The other thing I struggle with at the banquet is that there is no concept of courses. All the food keeps coming in the order its cprepared so that as the Lazy Susan rotates, the next dish in front of you can be hot or cold, sweet or spicy. I’ve noticed at the eat-as-much-as-you-like-BBQ, near where I live, that although you can refill your plate as often as you like, most Chinese will fill their table with an assortment of plates of meat, vegetables and sea food as well chocolate cakes, fruit and snacks. It could be that they are too lazy to keep getting up, or that they worry a dish might not be available later, but I think they just prefer to eat it all together.

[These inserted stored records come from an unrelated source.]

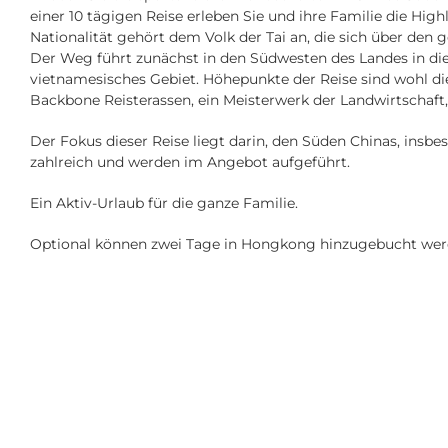
einer 10 tägigen Reise erleben Sie und ihre Familie die Hi
Nationalität gehört dem Volk der Tai an, die sich über den
Der Weg führt zunächst in den Südwesten des Landes in die
vietnamesisches Gebiet. Höhepunkte der Reise sind wohl di
Backbone Reisterassen, ein Meisterwerk der Landwirtschaft, 
Der Fokus dieser Reise liegt darin, den Süden Chinas, ins
zahlreich und werden im Angebot aufgeführt.
Ein Aktiv-Urlaub für die ganze Familie.
Optional können zwei Tage in Hongkong hinzugebucht wer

The final differences that needs to be endured, is that the bones, skin, shells and other inedible bits, once separated, are put or spat onto the table or floor where you sit, along with used tissues, empty bottles and crockery wrappings. Your plate and bowl are impractically small to use for anything but a brief pause to catch drips between the main dish and your mouth. Your glass too will be the size of a shot glass, excellent for endless toasts of traditional Baijou, but a full-time topping up job for other drinks. With all the dishes piled in the center there is often limited space where you’re sat. The detritus quickly piles up and by the end of the meal it looks like there’s been a food fight.

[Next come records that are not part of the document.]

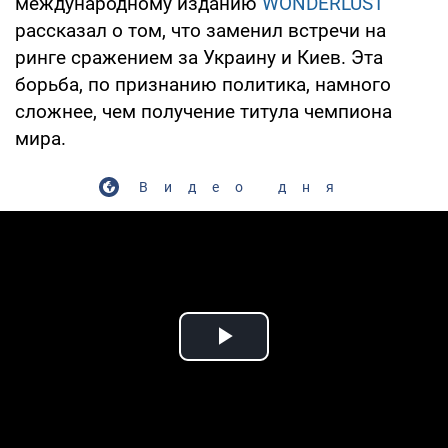
международному изданию
WONDERLUST
рассказал о том, что заменил встречи на
ринге сражением за Украину и Киев. Эта
борьба, по признанию политика, намного
сложнее, чем получение титула чемпиона
мира.
Видео дня
Play Video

Eating is definitely an experience, a highlight of visiting China and nothing like the takeaway restaurant back home. There are lots of foods that are going to make you wince, but much more that you will love; you have just got to discover them. You can’t tell by the menu descriptions (if they have in English) or even by the pictures what they might be. Sometimes, it’s not even clear if they are vegetable or meat. It is only by trial and error that you’ll find what you like. You must, like all adventures, submit to the experience and embrace the differences as just your home-grown habits. Some flavours take some getting used to; the vinegar is different, dishes are not as sweet as in the west, they can be unbelievably spicy, oily, salty or disappointingly bland and come in unappetizing colours and textures. But after some time, the taste buds adapt, you’ll find a restaurant that cooks to your taste and you will fall in love with the huge range of food available. It mustn’t be forgotten that China is a large as Europe and there is as much regional variety as there is between Scotland and Spain and as much variation in quality as there is between a Michelin starred restaurant and a burger van.

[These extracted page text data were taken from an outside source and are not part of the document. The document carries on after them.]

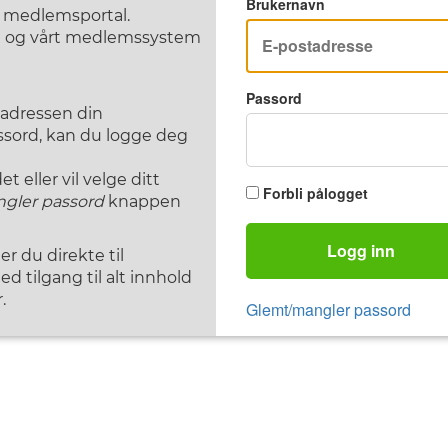
Brukernavn
F medlemsportal.
st og vårt medlemssystem
Passord
tadressen din
assord, kan du logge deg
 eller vil velge ditt
Forbli pålogget
gler passord
knappen
Logg inn
 du direkte til
d tilgang til alt innhold
.
Glemt/mangler passord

Eating together is extremely important to Chinese. They are proud of their unique cuisine and are very serious about the quality of food. Eating and drinking together is still the most important social activity. If you travel here to work you will certainly be invited to eat. If you can attend a family dinner or a wedding, then you are really experiencing Chinese culture. You must at least frequent a local, busy restaurant and bravely order what you can. You might not like It, but it will be clean. In a decade of eating here, despite warnings about street food, I’ve never had a stomach problem. It will also be fresh, perhaps fished live from the tanks along the restaurant wall. On a good night it will also be noisy, chaotic and often a drunken affair. If you show some interest, you are likely to be invited to join in at least a round of toasts.